▶ Page-level text extractions:

━━━━

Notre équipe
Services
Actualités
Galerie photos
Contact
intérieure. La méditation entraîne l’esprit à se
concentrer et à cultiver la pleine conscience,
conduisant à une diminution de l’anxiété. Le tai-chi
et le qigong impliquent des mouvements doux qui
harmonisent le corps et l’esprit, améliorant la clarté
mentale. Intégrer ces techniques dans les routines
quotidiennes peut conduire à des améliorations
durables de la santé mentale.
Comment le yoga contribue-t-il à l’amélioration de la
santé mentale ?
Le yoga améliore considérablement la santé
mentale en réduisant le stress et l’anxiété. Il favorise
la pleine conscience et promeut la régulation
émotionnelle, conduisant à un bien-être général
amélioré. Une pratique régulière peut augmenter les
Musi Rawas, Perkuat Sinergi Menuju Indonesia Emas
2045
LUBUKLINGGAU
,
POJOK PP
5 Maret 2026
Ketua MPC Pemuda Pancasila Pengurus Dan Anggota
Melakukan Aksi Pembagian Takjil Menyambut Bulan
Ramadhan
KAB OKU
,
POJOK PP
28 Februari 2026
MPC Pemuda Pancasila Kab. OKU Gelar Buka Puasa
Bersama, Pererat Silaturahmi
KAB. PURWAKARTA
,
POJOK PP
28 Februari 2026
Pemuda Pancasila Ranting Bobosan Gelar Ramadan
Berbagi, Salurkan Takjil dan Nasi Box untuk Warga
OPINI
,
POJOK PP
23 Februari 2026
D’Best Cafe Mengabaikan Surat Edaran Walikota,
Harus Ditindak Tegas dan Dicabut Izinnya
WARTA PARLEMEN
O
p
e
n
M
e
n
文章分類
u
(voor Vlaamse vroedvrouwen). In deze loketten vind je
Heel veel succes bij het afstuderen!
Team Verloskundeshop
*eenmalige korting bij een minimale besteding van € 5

━━━━

▶ TASK INSTRUCTIONS: Where in the records does the word "Pancasila" appear? Copy each line that holds it.

▶ EXERCISE OUTPUT:
Ketua MPC Pemuda Pancasila Pengurus Dan Anggota
MPC Pemuda Pancasila Kab. OKU Gelar Buka Puasa
Pemuda Pancasila Ranting Bobosan Gelar Ramadan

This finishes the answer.